Anonymous wrote:
Anonymous wrote:I'm so sorry you are going through this. I completely understand why this would cause you to feel violated and emotionally denied. I agree with you that this behavior should not be happening and I think you're right to not pretend that it's okay or that you're okay with it when you're not. Do you think he would be willing to go see a counselor with you? My husband and I went through a difficult season where we on very different pages with the problem at hand, and we just couldn't resolve it on our own so finally we went to counseling. I personally found it so helpful as I felt like I finally had some support and help in getting my husband to understand where I was coming from. They really helped us work through it in a way where we both felt safe and supported. Even if your husband might not be willing to go, maybe it could be a place where you could find some support. I really hope things get better, and you are able to find some support.
OP here thank you!
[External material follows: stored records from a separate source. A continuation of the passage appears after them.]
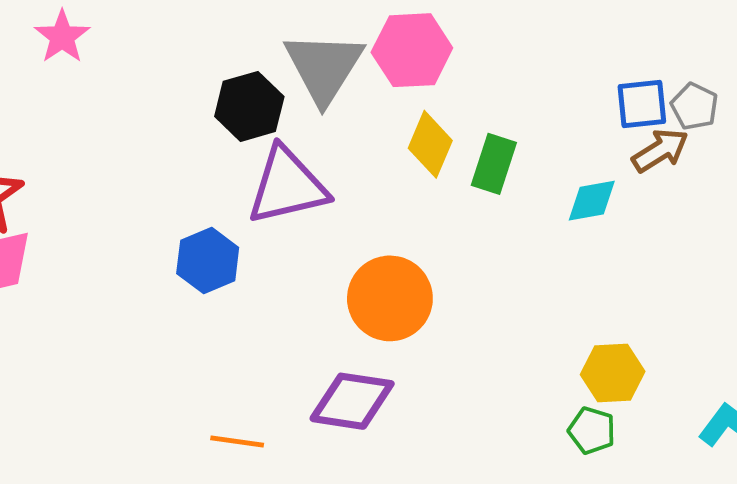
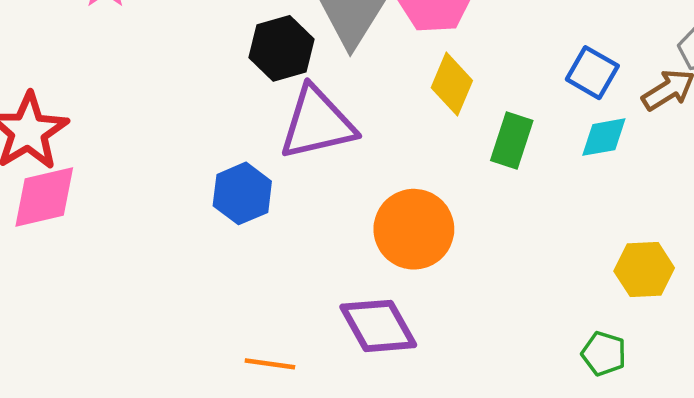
blue square: (642, 104) -> (592, 73), moved, turned 36
green rectangle: (494, 164) -> (512, 141), moved
yellow hexagon: (613, 373) -> (644, 269), moved
purple diamond: (352, 401) -> (378, 326), turned 52

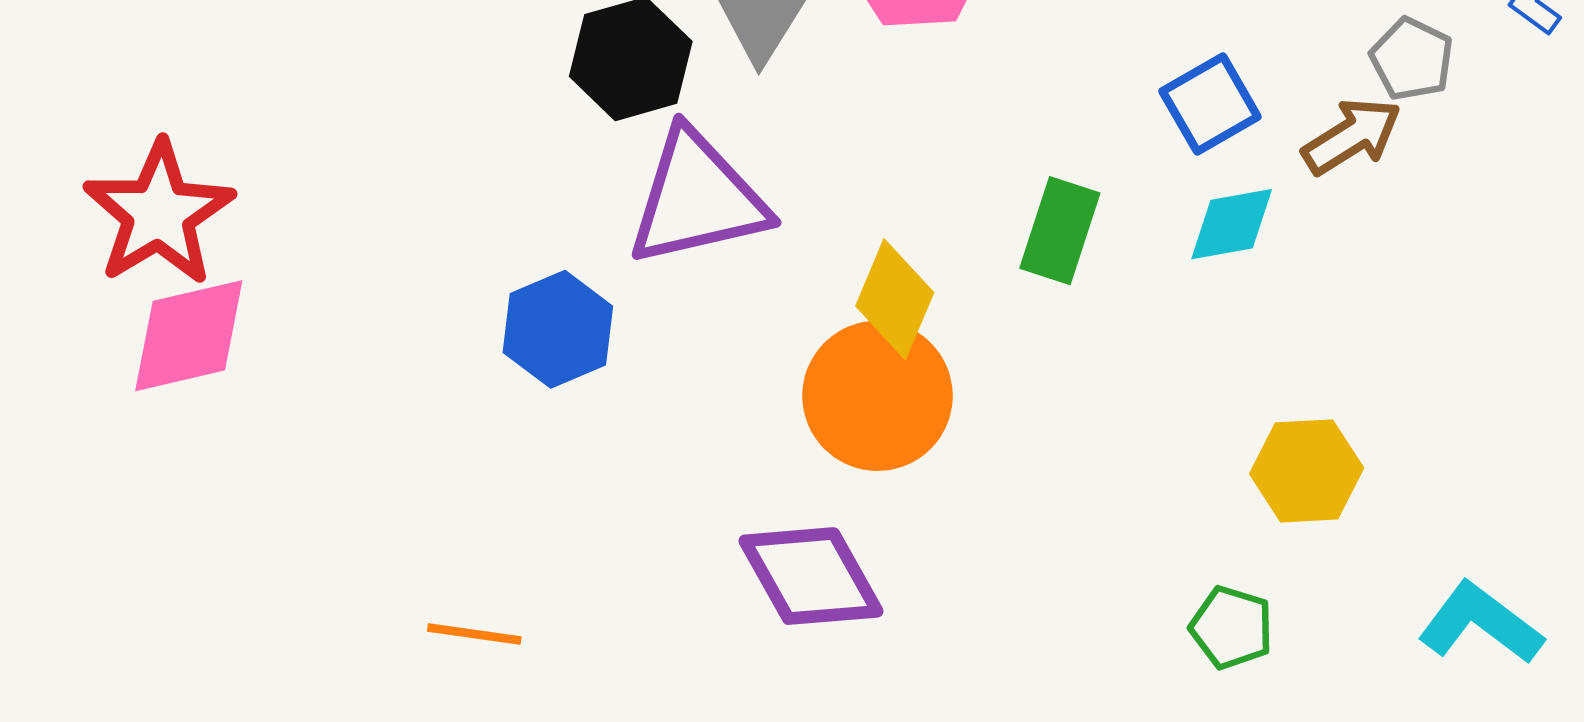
blue square: (592, 73) -> (1210, 104), turned 30
yellow diamond: (452, 84) -> (895, 299), moved
orange line: (270, 364) -> (474, 634), moved

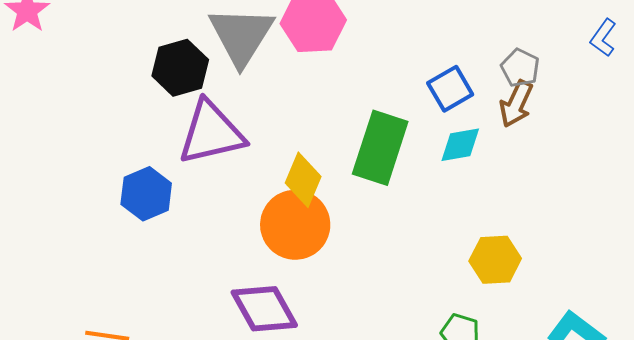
gray pentagon: (1412, 59) -> (520, 68), moved
brown arrow: (1352, 136) -> (516, 104), turned 147
green rectangle: (1060, 231) -> (380, 148), size x1.5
He doesn’t want to talk to a counselor but has acknowledged he has a problem and need to work on it. I do hope he is genuine.
Meanwhile I need to find a way to get over the hurt.
No. You have to find a way to make him crawl and beg for mercy, more like. You don't seem to understand, OP. This isn't some sort of small mistake. This is a big one. I would NEVER make myself available in any way to my spouse who flirts with other people. There would be no discussion, not lifting a finger, no nothing. For me that's a hill to die on.
You're going along with this and that's why he finds it hard to stop.